Professeur honoraire de l’université catholique de Lyon, Joseph Yacoub est spécialiste des droits de l’homme, des minorités ethniques, linguistiques et culturelles, des peuples autochtones et des chrétiens d’Orient. Il est né à Hassaké en Syrie.


En partenariat avec Retronews, le site de presse de la BnF

Article paru dans Le Figaro du 24 mai 1939

Cinq jours au paradis terrestre

Au bord du Tigre où la France doit réussir une partie de puzzle

Kamechlié* (Haute Djezireh).— Jamais je n’ai roulé tant d’heures dans l’enivrante odeur du miel. La steppe à l’infini, entre l’Euphrate et le Tigre, déroule au ras du sol une magnificence fleurie. Elle éclate de verdure, d’anémones rouges, de pâquerettes.

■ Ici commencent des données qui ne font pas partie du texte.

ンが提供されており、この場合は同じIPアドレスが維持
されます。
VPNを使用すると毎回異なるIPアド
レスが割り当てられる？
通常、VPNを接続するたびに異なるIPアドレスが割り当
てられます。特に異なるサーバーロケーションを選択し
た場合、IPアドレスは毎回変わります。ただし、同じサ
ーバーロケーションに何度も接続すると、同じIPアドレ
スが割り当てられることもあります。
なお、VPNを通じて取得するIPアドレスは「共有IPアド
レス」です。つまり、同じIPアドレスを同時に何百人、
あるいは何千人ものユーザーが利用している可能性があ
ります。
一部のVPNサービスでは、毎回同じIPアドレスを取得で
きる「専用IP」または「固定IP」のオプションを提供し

Un village près d'Alep dans les années 1920. Un village près d’Alep dans les années 1920. Rue des Archives/©MEPL/Rue des Archives

Deux, trois fois la minute, de la piste s’envolent par maigres essaims, étincelants sous le soleil, les merveilleux oiseaux verts aux ailes cuivrées dont personne ne va pouvoir me dire le nom. Les cigognes, ici et là, se sont fait une flânerie villageoise. Et parfois surgissent sur l’horizon les toits de terre en forme d’œufs tronqués: ce sont les agglomérations d’Assyro-Chaldéens dont la S.D.N. a pris en charge la migration parce qu’ils étaient massacrés en Irak. Voici sept ans, la France les a accueillis sur cette steppe. Ils y prospèrent.

Dirais-je encore l’étendue du blé, de l’orge, déjà hauts et là-bas, autour des tentes, les grands troupeaux de moutons et de chèvres?

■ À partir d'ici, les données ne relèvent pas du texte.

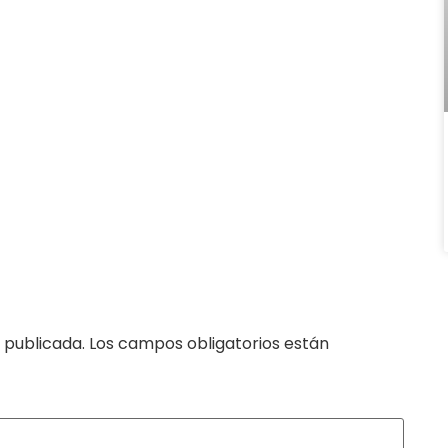
 publicada.
Los campos obligatorios están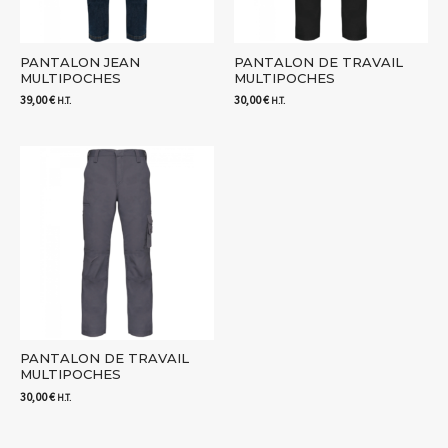
PANTALON JEAN
PANTALON DE TRAVAIL
MULTIPOCHES
MULTIPOCHES
39,00
€
30,00
€
H.T.
H.T.
PANTALON DE TRAVAIL
MULTIPOCHES
30,00
€
H.T.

Les eaux du Khapour, lentes et claires, font mille méandres. Cette terre sans arbre et aux rares villages incarne, un moment, l’opulence voluptueuse.

Et sautant de voiture, à Hassetché, j’ai fait mon compliment au colonel Marchand qui s’arrachait mal à sa grammaire kurde:

-Il est en effet inutile de l’imprimer sur une carte. Je l’ai reconnu: c’est bien le Paradis terrestre -au pommier près, que je n’ai point découvert.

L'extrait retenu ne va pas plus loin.